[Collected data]
*** Begin section ***

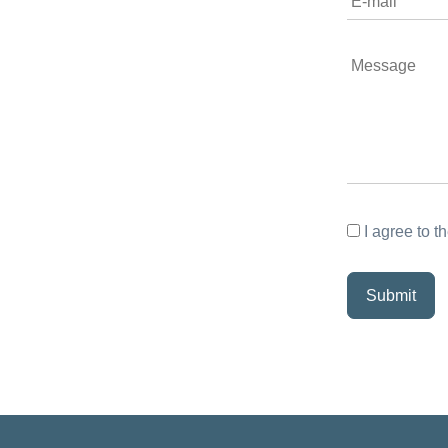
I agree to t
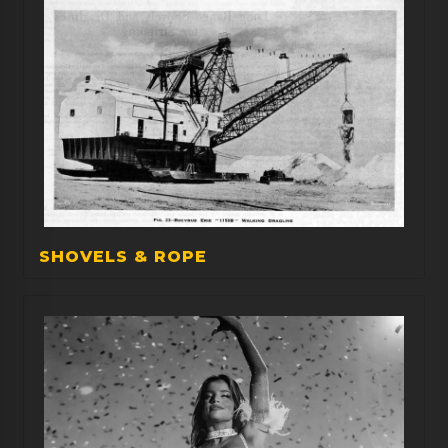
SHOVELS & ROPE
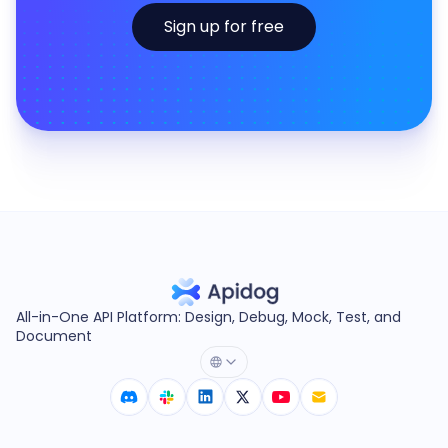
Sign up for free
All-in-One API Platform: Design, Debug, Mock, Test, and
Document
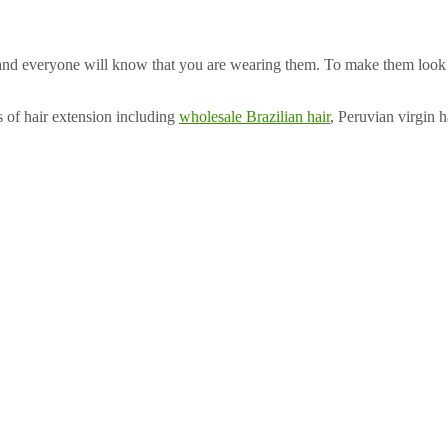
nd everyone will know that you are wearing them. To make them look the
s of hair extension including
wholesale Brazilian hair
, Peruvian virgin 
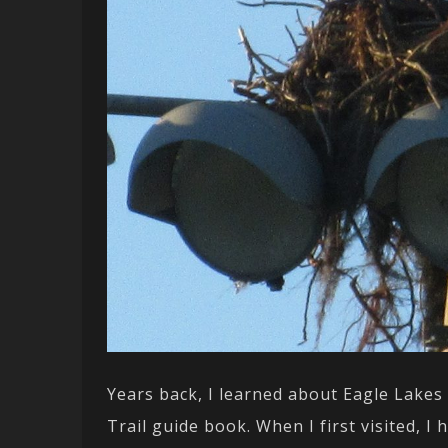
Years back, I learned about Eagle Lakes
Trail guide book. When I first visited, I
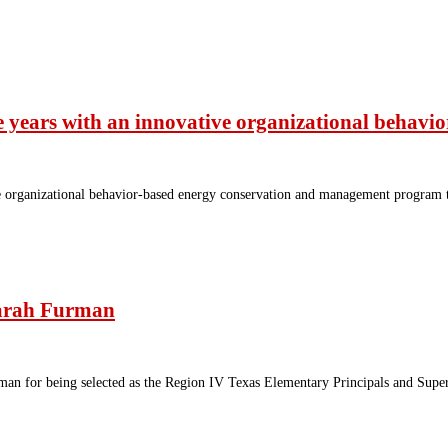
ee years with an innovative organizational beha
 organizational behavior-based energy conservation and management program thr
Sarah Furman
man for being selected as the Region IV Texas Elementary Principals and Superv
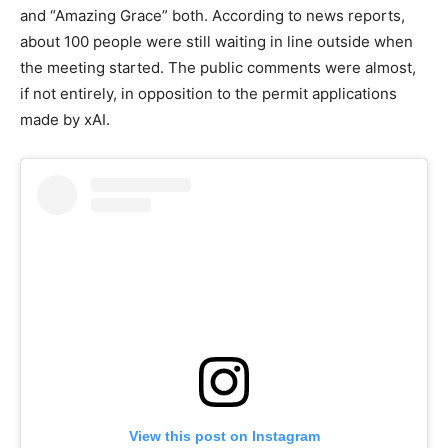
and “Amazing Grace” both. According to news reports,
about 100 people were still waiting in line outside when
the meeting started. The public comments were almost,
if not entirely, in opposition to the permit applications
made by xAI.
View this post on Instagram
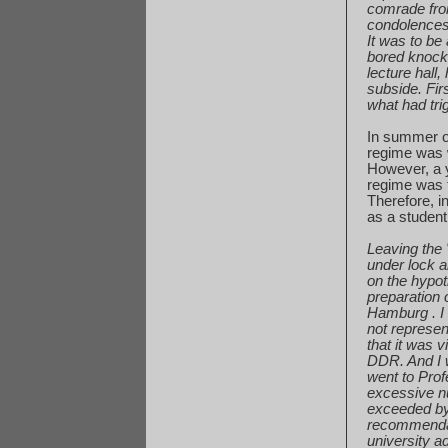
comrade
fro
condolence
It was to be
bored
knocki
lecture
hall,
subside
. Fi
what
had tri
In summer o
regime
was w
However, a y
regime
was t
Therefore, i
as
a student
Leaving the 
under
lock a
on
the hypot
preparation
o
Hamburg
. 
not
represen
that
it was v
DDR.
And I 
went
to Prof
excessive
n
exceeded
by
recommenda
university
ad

*** End section ***

Assignment: What is needed is an exact transcription of the lines from the one containing "View this post on Instagram" through the last line of the records above, both included, with no pictures.

Answer box:
View this post on Instagram
comrade
fro
condolence
It was to be
bored
knocki
lecture
hall,
subside
. Fi
what
had tri
In summer o
regime
was w
However, a y
regime
was t
Therefore, i
as
a student
Leaving the 
under
lock a
on
the hypot
preparation
o
Hamburg
. 
not
represen
that
it was v
DDR.
And I 
went
to Prof
excessive
n
exceeded
by
recommenda
university
ad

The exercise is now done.